_How to complete this task_.
The data should be written out in full, exactly as it stands, and the pictures dropped.
+++++
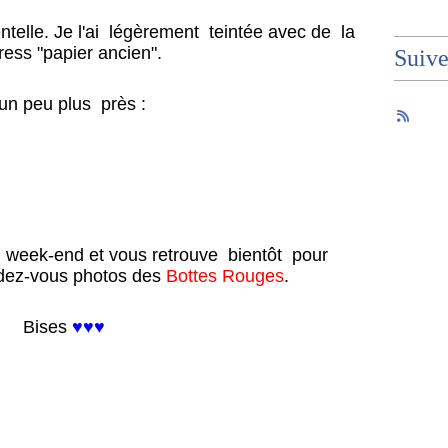
ntelle. Je l'ai légèrement teintée avec de la
ress "papier ancien".
Suiv
un peu plus près :
 week-end et vous retrouve bientôt pour
ndez-vous photos des
Bottes Rouges
.
Bises
♥♥♥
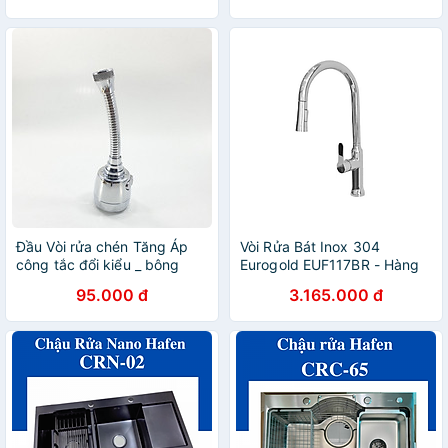
Đầu Vòi rửa chén Tăng Áp
Vòi Rửa Bát Inox 304
công tắc đổi kiểu _ bông
Eurogold EUF117BR - Hàng
tăng áp rửa chén BTA4_Đầu
Chính Hãng
95.000 đ
3.165.000 đ
vòi rửa bát tăng áp lực nước
2 chế độ phun_đầu tăng áp
rửa chén bát nhựa ABS si
inox cao cấp_ đầu vòi rửa
chén tăng áp_ vòi rửa chén
đa năng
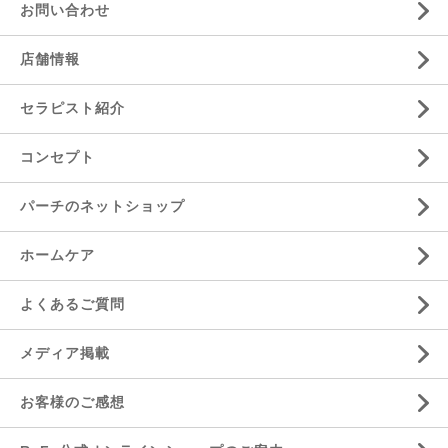
お問い合わせ
店舗情報
セラピスト紹介
コンセプト
パーチのネットショップ
ホームケア
よくあるご質問
メディア掲載
お客様のご感想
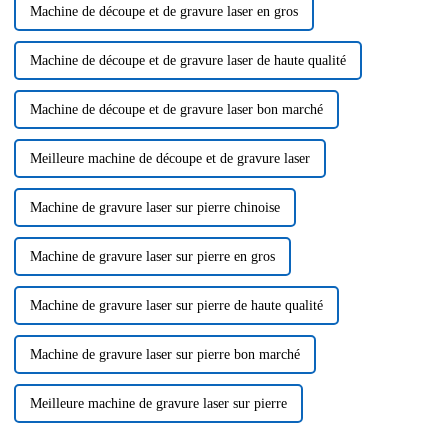
Machine de découpe et de gravure laser en gros
Machine de découpe et de gravure laser de haute qualité
Machine de découpe et de gravure laser bon marché
Meilleure machine de découpe et de gravure laser
Machine de gravure laser sur pierre chinoise
Machine de gravure laser sur pierre en gros
Machine de gravure laser sur pierre de haute qualité
Machine de gravure laser sur pierre bon marché
Meilleure machine de gravure laser sur pierre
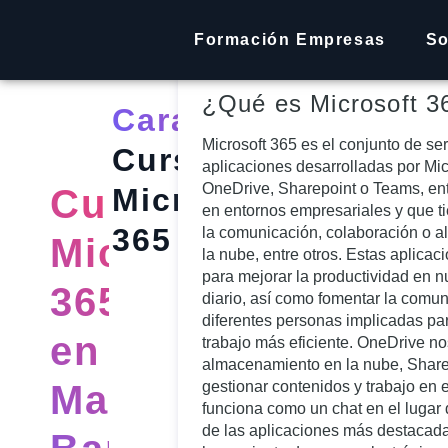
Descripción
Público
Ob
Formación Empresas
So
¿Qué es Microsoft 3
Características:
Microsoft 365 es el conjunto de ser
Curso
aplicaciones desarrolladas por Mic
OneDrive, Sharepoint o Teams, ent
Curso
Microsoft
en entornos empresariales y que t
365
la comunicación, colaboración o 
Microsoft
la nube, entre otros. Estas aplica
para mejorar la productividad en n
365
diario, así como fomentar la comun
diferentes personas implicadas pa
en
trabajo más eficiente. OneDrive no
almacenamiento en la nube, Share
Madrid,
gestionar contenidos y trabajo en
funciona como un chat en el lugar
de las aplicaciones más destacada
+++++
_Written solution_.
ntelle. Je l'ai légèrement teintée avec de la
ress "papier ancien".
Suiv
un peu plus près :
 week-end et vous retrouve bientôt pour
ndez-vous photos des
Bottes Rouges
.
Bises
♥♥♥
Đầu Vòi rửa chén Tăng Áp
Vòi Rửa Bát Inox 304
công tắc đổi kiểu _ bông
Eurogold EUF117BR - Hàng
tăng áp rửa chén BTA4_Đầu
Chính Hãng
95.000 đ
3.165.000 đ
vòi rửa bát tăng áp lực nước
2 chế độ phun_đầu tăng áp
rửa chén bát nhựa ABS si
inox cao cấp_ đầu vòi rửa
chén tăng áp_ vòi rửa chén
đa năng
お問い合わせ
店舗情報
セラピスト紹介
コンセプト
パーチのネットショップ
ホームケア
よくあるご質問
メディア掲載
お客様のご感想
Machine de découpe et de gravure laser en gros
Machine de découpe et de gravure laser de haute qualité
Machine de découpe et de gravure laser bon marché
Meilleure machine de découpe et de gravure laser
Machine de gravure laser sur pierre chinoise
Machine de gravure laser sur pierre en gros
Machine de gravure laser sur pierre de haute qualité
Machine de gravure laser sur pierre bon marché
Meilleure machine de gravure laser sur pierre
Descripción
Público
Ob
Formación Empresas
So
¿Qué es Microsoft 3
Características:
Microsoft 365 es el conjunto de ser
Curso
aplicaciones desarrolladas por Mic
OneDrive, Sharepoint o Teams, ent
Curso
Microsoft
en entornos empresariales y que t
365
la comunicación, colaboración o 
Microsoft
la nube, entre otros. Estas aplica
para mejorar la productividad en n
365
diario, así como fomentar la comun
diferentes personas implicadas pa
en
trabajo más eficiente. OneDrive no
almacenamiento en la nube, Share
Madrid,
gestionar contenidos y trabajo en
funciona como un chat en el lugar
de las aplicaciones más destacada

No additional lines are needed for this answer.